Saat Maurice bicara tentang kondisi ekonomi global, pertumbuhan AS yang terus melaju disertai dengan perang tarif dengan Tiongkok telah mempengaruhi lanskap ekonomi dunia.
Pertumbuhan ekonomi dunia memang akan cukup stabil di angka 3,7 persen. Namun angka ini tidak mencerminkan prediksi sebelumnya yang berada di angka 3,9 persen.
Inflasi yang relatif tidak bergerak membuat ekonomi negara maju terus menikmati kondisi yang ada, meski tidak semua.

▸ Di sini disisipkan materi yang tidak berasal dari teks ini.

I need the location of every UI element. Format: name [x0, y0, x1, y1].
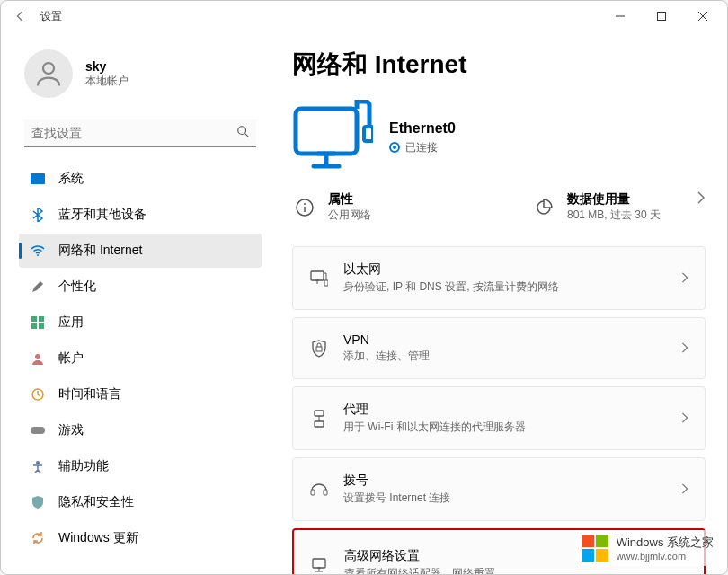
chevron-right-icon [681, 482, 688, 498]
svg-rect-7 [31, 173, 45, 184]
profile-sub: 本地帐户 [85, 74, 129, 89]
search-icon [236, 125, 249, 141]
card-sub: 查看所有网络适配器，网络重置 [344, 566, 688, 574]
svg-point-16 [36, 461, 40, 464]
vpn-shield-icon [309, 339, 329, 358]
nav-label: 游戏 [58, 422, 84, 438]
card-ethernet[interactable]: 以太网身份验证, IP 和 DNS 设置, 按流量计费的网络 [292, 246, 706, 310]
svg-point-5 [238, 127, 246, 135]
svg-rect-28 [324, 280, 328, 286]
nav-label: 个性化 [58, 279, 96, 295]
accessibility-icon [30, 458, 46, 474]
dialup-icon [309, 480, 329, 500]
nav-privacy[interactable]: 隐私和安全性 [19, 485, 262, 519]
info-icon [292, 195, 317, 220]
card-title: 拨号 [343, 473, 667, 489]
window-title: 设置 [40, 9, 62, 24]
watermark-text: Windows 系统之家 [617, 535, 714, 549]
nav-accounts[interactable]: 帐户 [19, 341, 262, 376]
svg-point-4 [43, 63, 54, 74]
card-proxy[interactable]: 代理用于 Wi-Fi 和以太网连接的代理服务器 [292, 386, 706, 450]
watermark: Windows 系统之家 www.bjjmlv.com [575, 530, 717, 566]
card-sub: 身份验证, IP 和 DNS 设置, 按流量计费的网络 [343, 279, 667, 295]
nav-label: 辅助功能 [58, 458, 109, 474]
nav-list: 系统 蓝牙和其他设备 网络和 Internet 个性化 应用 [19, 162, 262, 555]
card-dialup[interactable]: 拨号设置拨号 Internet 连接 [292, 457, 706, 521]
svg-rect-12 [39, 323, 44, 329]
svg-rect-9 [31, 316, 37, 322]
svg-rect-32 [315, 421, 324, 427]
update-icon [30, 530, 46, 546]
properties-title: 属性 [328, 191, 371, 208]
usage-title: 数据使用量 [567, 191, 661, 208]
properties-block[interactable]: 属性 公用网络 [292, 191, 371, 223]
minimize-button[interactable] [599, 2, 641, 31]
svg-rect-10 [39, 316, 44, 322]
brush-icon [30, 279, 46, 295]
data-usage-block[interactable]: 数据使用量 801 MB, 过去 30 天 [531, 191, 661, 223]
nav-system[interactable]: 系统 [19, 162, 262, 196]
apps-icon [30, 314, 46, 331]
info-row: 属性 公用网络 数据使用量 801 MB, 过去 30 天 [292, 191, 706, 223]
maximize-icon [657, 12, 666, 21]
back-button[interactable] [10, 5, 31, 27]
svg-rect-17 [296, 109, 357, 154]
chevron-right-icon [681, 270, 688, 287]
svg-rect-1 [658, 13, 666, 21]
search-input[interactable] [31, 126, 236, 140]
usage-sub: 801 MB, 过去 30 天 [567, 208, 661, 223]
chart-icon [531, 195, 556, 220]
nav-accessibility[interactable]: 辅助功能 [19, 449, 262, 483]
settings-cards: 以太网身份验证, IP 和 DNS 设置, 按流量计费的网络 VPN添加、连接、… [292, 246, 706, 574]
back-arrow-icon [14, 10, 27, 22]
svg-rect-40 [596, 535, 608, 547]
nav-label: 时间和语言 [58, 386, 121, 402]
nav-personalization[interactable]: 个性化 [19, 270, 262, 304]
person-icon [32, 58, 65, 90]
wifi-icon [30, 243, 46, 259]
profile-block[interactable]: sky 本地帐户 [19, 40, 262, 116]
svg-rect-35 [313, 559, 325, 568]
nav-time-language[interactable]: 时间和语言 [19, 377, 262, 411]
card-title: 以太网 [343, 261, 667, 278]
close-button[interactable] [682, 2, 724, 31]
avatar [24, 49, 73, 98]
minimize-icon [616, 12, 625, 21]
nav-label: 应用 [58, 314, 84, 331]
connected-indicator-icon [389, 142, 400, 153]
search-box[interactable] [24, 119, 256, 147]
chevron-right-icon [681, 411, 688, 427]
titlebar: 设置 [1, 1, 727, 31]
ethernet-icon [309, 269, 329, 288]
nav-apps[interactable]: 应用 [19, 305, 262, 340]
properties-sub: 公用网络 [328, 208, 371, 223]
sidebar: sky 本地帐户 系统 蓝牙和其他设备 网络和 I [1, 31, 271, 574]
nav-bluetooth[interactable]: 蓝牙和其他设备 [19, 198, 262, 232]
svg-rect-30 [315, 411, 324, 416]
chevron-right-icon [697, 191, 706, 208]
card-vpn[interactable]: VPN添加、连接、管理 [292, 317, 706, 379]
nav-label: 系统 [58, 171, 84, 187]
svg-point-8 [37, 254, 39, 256]
close-icon [698, 12, 707, 21]
connection-name: Ethernet0 [389, 120, 456, 137]
svg-rect-39 [582, 535, 594, 547]
network-status-block: Ethernet0 已连接 [292, 100, 706, 175]
svg-rect-29 [316, 347, 322, 351]
settings-window: 设置 sky 本地帐户 系统 [0, 0, 728, 575]
card-title: 代理 [343, 402, 667, 418]
nav-gaming[interactable]: 游戏 [19, 413, 262, 447]
nav-network[interactable]: 网络和 Internet [19, 234, 262, 268]
time-icon [30, 386, 46, 402]
svg-rect-41 [582, 549, 594, 562]
nav-update[interactable]: Windows 更新 [19, 521, 262, 555]
page-heading: 网络和 Internet [292, 48, 706, 82]
svg-rect-11 [31, 323, 37, 329]
card-sub: 添加、连接、管理 [343, 349, 667, 364]
watermark-url: www.bjjmlv.com [617, 551, 714, 562]
network-monitor-icon [292, 100, 373, 175]
system-icon [30, 171, 46, 187]
maximize-button[interactable] [641, 2, 682, 31]
shield-icon [30, 494, 46, 510]
card-title: VPN [343, 332, 667, 347]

Sementara negara-negara berkembang masih akan melakukan pengetatan. Satu hal yang menjadi hal penting adalah bagaimana mempertahankan investor untuk tidak keluar dari negara-negara berkembang.
Namun tetap saja, Maurice menyatakan, situasi ekonomi dunia saat ini tetap rentan. Tarif AS dapat mengganggu rantai pasokan barang yang sudah ada.

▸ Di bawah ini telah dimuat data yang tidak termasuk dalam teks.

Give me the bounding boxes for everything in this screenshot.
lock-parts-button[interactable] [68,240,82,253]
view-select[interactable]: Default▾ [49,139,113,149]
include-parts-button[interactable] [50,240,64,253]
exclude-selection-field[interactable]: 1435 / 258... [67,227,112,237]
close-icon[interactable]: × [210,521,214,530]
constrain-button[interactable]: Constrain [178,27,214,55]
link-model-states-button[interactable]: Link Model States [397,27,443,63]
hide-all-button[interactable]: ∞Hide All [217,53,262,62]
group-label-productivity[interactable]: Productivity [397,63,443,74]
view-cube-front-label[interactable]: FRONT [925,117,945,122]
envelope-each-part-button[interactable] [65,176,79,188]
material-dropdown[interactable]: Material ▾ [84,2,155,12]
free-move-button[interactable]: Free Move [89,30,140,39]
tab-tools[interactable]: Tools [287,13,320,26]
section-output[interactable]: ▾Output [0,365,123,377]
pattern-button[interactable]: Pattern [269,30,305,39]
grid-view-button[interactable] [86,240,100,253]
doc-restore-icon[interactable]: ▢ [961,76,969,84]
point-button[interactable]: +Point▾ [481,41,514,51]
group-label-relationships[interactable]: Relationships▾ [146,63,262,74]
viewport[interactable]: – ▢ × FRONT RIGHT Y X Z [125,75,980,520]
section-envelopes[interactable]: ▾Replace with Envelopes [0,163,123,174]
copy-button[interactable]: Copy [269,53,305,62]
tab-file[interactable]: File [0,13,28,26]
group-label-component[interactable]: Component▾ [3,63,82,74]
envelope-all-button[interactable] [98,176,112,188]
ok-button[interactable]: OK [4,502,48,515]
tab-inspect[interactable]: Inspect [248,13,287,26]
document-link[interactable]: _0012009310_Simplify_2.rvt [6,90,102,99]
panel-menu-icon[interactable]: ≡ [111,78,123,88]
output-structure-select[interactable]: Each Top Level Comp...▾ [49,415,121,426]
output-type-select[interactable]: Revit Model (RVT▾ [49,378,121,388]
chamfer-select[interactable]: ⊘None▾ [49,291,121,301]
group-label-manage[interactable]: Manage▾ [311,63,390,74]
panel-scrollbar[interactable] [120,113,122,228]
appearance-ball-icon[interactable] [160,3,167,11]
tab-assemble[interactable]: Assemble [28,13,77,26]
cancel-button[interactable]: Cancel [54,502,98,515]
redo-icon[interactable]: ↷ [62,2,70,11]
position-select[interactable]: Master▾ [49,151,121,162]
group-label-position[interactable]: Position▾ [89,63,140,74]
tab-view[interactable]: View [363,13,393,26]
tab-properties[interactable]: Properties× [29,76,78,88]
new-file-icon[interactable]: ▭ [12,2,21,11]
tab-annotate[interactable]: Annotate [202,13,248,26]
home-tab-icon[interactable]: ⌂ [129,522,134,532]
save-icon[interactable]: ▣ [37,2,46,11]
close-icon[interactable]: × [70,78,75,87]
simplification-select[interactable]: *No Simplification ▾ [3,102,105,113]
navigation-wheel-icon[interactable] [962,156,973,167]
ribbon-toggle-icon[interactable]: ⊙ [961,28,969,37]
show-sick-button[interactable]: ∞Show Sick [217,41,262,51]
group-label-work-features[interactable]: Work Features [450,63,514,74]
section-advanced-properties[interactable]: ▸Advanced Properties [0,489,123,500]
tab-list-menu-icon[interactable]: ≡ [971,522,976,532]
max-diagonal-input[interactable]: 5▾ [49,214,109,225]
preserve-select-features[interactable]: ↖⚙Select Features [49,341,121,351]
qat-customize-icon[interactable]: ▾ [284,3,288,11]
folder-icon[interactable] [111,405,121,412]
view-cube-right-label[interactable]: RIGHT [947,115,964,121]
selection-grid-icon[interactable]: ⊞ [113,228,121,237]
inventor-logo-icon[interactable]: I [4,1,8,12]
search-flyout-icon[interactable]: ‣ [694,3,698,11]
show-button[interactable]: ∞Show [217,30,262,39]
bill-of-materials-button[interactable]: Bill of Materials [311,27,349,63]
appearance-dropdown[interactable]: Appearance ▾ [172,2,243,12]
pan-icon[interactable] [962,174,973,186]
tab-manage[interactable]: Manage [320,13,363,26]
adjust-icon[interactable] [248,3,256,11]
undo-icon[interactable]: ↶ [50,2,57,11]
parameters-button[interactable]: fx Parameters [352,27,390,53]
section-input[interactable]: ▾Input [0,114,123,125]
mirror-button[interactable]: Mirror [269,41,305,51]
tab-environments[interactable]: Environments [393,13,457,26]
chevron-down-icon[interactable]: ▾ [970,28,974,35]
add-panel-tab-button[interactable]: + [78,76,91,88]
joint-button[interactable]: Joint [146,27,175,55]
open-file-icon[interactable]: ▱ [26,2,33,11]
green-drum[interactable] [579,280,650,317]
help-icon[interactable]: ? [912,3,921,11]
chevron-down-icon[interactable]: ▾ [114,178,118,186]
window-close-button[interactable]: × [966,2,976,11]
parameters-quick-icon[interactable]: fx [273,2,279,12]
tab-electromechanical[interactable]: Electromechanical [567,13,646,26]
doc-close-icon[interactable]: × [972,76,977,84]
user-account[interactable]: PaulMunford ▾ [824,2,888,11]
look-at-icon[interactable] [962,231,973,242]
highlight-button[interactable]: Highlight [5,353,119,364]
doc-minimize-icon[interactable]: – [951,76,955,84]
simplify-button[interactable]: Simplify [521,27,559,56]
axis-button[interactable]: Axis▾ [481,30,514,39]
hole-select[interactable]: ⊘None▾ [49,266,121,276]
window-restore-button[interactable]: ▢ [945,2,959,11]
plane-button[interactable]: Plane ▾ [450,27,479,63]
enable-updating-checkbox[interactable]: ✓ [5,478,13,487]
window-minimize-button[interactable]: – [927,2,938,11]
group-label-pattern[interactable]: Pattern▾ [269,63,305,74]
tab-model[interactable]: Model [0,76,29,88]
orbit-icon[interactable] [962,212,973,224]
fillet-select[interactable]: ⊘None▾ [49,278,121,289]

Apalagi jika Tiongkok melakukan aksi balasan. “Kebijakan perdagangan merupakan cerminan kebijakan politik. Perdagangan global secara umum dalam tekanan.
Namun tidak ada waktu yang lebih baik dari saat ini untuk mengambil keputusan. Saat ini memang jadi persimpangan bagi ekonomi dunia,” tuturnya.
Faktor perang tarif antara kedua negara tersebut juga telah membuat situasi ekonomi dan perdagangan di belahan dunia lainnya ikut terpengaruh.
Brasil, misalnya. Negara ini melakukan sejumlah kebijakan menyikapi situasi ekonomi dunia yang terus berkembang.
“Kebijakan utama di Brasil adalah reformasi sosial dan ini harus jadi prioritas kebijakan. Kebijakan moneter Brasil sebenarnya kuat. Ke depan kebijakan fiskal harus difokuskan,” kata Maurice.
Bagaimana dengan Indonesia? Di tengah gambaran yang lesu semacam itu, kondisi ekonomi Indonesia dinilai tetap cukup baik.
Indonesia bahkan menjadi contoh dari ekonomi yang sukses menghadapi situasi ekonomi global yang tengah terjadi.
Maurice mengatakan, meski rupiah mengalamai depresiasi kurang lebih 10 persen terhadap dolar, namun penurunannya terhadap mitra ekonomi hanya berkisar 4 persen saja.
“Ini penting untuk disadari bahwa pengetatan moneter di AS dan Indonesia dan Asia Pasifik dan negara emerging lainnya perlu dipahami.
Untuk Indonesia adalah soal rupiah yang melemah, namun dunia melihatnya sebagai dolar yang menguat.
Meski rupiah menurun 10 persen namun penurunannya terhadap mitra ekonomi indonesia hanya 4 persen,” tutur Maurice.
Dia juga tetap melihat pertumbuhan ekonomi Indonesia akan tetap kuat. Pemerintahan Jokowi dipandang tepat
dengan kebijakan reformasi perpajakan dan diharapakan ini bisa memberikan kontribusi yang positif terhadap dunia pendidikan.
Perbaikan sektor pendidikan ditujukan bagi tumbuhnya angka tenaga kerja yang semakin tangguh dan berkualitas.
“Peningkatan ketangguhan tenaga kerja dan menurunkan terus angka ketimpangan, ini penting,” imbuhnya.
Profesor Ekonomi asal University of California ini juga merespon positif berbagai proyek pembangunan infrastruktur yang tengah dilakukan di Indonesia.
Menurutnya, Indonesia jelas butuh banyak infrastruktur yang lebih baik. “Kondisi yang ada tentu sangat baik. Kami berpikir Indonesia bisa mengambil lebih banyak
manfaat dari investasi demi kebutuhan infrastruktur. Dengan begitu banyak investor akan melihat Indonesia lebih menarik,” kata Maurice.